Reece took their bill from the waiter and scrawled his name. “I’m not sure about our next meeting. I’m praying about it. I’ll let you know.”
> As Dana drove home she spun through the faces of the people she worked with at the station and imagined what God might show her about them. But the face that stuck wasn’t one of her coworkers. It was an image of Marcus’s wife from the photo she’d seen at Well Spring. But Kat’s face was no longer smiling. It was full of fear.
TWENTY-EIGHT
KAT AMBER PUSHED HER BLUETOOTH TO ANSWER THE call coming in from Marcus. “How was the church service?”
“Enlightening would be a vast understatement.”
“Really?” She pushed her auburn hair back over her shoulders. “Would you like to describe it for me?”
“It was a continuation of the trajectory Reece started for us at Well Spring.”
“I’m still not convinced Reece didn’t slip something into your drinks out there in Colorado and you’re imagining all these things.”
“You’re not serious.”
She smiled. “Of course not, but you have to admit it’s out there, even for you.”
“But you believe me.”
“Yes, but give me a little room for some skepticism, okay? I’ve only had two days to digest what you’ve told me.”

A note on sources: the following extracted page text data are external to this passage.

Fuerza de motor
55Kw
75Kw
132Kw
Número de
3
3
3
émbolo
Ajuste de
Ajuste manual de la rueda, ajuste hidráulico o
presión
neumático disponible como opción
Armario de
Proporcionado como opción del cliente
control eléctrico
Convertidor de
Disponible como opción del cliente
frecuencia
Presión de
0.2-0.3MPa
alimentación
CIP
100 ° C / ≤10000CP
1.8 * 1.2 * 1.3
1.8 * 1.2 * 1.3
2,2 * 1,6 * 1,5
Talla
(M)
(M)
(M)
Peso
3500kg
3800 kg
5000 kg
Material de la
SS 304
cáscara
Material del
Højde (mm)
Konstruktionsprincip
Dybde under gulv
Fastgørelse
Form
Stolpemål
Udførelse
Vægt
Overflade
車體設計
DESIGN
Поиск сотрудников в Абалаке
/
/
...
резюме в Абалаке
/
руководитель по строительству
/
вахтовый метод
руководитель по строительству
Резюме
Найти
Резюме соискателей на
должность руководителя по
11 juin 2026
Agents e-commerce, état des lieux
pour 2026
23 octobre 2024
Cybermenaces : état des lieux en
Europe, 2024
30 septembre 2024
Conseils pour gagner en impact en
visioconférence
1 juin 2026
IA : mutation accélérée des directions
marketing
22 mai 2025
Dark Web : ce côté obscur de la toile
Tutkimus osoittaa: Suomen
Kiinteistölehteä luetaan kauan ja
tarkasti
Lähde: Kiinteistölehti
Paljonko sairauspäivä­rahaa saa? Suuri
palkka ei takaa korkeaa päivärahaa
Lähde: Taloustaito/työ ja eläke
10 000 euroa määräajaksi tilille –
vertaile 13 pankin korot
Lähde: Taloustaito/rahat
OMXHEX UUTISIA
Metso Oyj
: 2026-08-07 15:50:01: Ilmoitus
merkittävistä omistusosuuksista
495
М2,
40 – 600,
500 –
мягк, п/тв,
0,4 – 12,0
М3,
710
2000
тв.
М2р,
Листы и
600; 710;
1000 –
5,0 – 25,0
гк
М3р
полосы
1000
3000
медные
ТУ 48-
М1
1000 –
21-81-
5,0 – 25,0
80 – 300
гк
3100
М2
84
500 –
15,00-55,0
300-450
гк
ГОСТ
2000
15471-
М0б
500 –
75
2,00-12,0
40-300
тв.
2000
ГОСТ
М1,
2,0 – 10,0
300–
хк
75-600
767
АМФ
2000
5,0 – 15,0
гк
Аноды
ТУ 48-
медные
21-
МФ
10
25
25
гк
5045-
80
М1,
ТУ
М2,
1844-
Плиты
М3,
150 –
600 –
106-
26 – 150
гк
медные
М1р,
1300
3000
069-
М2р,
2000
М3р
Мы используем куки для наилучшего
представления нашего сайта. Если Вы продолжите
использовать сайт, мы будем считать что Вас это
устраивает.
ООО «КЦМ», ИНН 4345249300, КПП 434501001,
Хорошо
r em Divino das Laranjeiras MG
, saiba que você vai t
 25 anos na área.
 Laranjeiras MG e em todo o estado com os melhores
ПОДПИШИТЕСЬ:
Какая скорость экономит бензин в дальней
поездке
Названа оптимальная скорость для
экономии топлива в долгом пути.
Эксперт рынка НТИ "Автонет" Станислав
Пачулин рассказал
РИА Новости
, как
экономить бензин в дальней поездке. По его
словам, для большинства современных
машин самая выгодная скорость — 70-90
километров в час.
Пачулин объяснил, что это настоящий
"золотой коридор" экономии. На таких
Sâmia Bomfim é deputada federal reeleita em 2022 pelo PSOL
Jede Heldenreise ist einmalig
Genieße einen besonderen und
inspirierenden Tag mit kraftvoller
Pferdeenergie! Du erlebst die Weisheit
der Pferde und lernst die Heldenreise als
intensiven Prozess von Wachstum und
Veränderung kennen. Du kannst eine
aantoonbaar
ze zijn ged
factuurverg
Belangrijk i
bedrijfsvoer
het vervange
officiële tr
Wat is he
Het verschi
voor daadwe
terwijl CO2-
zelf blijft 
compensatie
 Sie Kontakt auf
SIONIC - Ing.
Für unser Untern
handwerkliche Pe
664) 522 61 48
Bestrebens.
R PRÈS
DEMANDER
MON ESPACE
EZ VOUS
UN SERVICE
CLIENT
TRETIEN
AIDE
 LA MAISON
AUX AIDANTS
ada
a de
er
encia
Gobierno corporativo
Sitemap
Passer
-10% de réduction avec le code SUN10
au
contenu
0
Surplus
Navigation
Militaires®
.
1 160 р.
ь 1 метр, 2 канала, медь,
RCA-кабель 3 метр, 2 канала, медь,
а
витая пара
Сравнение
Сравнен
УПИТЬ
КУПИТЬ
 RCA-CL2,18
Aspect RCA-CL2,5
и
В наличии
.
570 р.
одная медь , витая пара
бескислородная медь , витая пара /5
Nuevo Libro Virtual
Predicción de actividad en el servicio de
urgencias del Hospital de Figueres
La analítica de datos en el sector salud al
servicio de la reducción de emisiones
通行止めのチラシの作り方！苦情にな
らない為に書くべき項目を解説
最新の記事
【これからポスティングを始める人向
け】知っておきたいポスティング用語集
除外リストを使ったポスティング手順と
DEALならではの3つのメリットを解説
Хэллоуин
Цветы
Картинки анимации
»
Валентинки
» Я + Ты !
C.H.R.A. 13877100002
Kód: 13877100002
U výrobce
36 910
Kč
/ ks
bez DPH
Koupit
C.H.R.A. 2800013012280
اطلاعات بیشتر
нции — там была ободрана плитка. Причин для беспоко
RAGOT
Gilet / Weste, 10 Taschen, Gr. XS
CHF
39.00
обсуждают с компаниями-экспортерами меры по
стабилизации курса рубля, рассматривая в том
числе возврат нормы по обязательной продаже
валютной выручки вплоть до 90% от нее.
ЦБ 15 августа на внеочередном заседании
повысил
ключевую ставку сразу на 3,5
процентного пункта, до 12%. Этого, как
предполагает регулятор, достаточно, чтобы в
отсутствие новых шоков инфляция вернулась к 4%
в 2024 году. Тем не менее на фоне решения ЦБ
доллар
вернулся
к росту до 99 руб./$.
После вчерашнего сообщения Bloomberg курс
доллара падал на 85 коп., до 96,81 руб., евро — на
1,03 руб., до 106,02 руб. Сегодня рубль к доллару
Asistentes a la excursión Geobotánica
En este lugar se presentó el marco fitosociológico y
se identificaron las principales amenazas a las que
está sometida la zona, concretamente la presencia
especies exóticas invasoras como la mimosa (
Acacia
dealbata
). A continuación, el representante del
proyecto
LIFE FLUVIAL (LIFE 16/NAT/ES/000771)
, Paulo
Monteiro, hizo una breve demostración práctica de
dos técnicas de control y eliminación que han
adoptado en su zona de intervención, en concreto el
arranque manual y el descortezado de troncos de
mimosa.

“Fair enough. And tonight I’ll give you all the details of the latest revelation. It was truly a staggering experience.”
Kat glanced at the clock on the dashboard of her Toyota. She was going to be late. “Was it good or bad?”
“A little of both.”
“What’s wrong?”
“Just keep your eyes open,” Marcus said, and the words seemed to echo through Kat’s Bluetooth.
“What does that mean?” Kat sped down 35th toward the soccer fields and glanced at the clock again.
Marcus started to speak, then stopped. “Our little band of warriors has been delving into areas the enemy cannot be pleased about.”
“You hesitated. You were about to say something else.”
“I’m just thinking about the girls.”
“What about?”
“That the enemy might come after them.”
“You’re scaring me, Marcus.”
“Like I said, keep your eyes open. I’ll see you at home this evening.”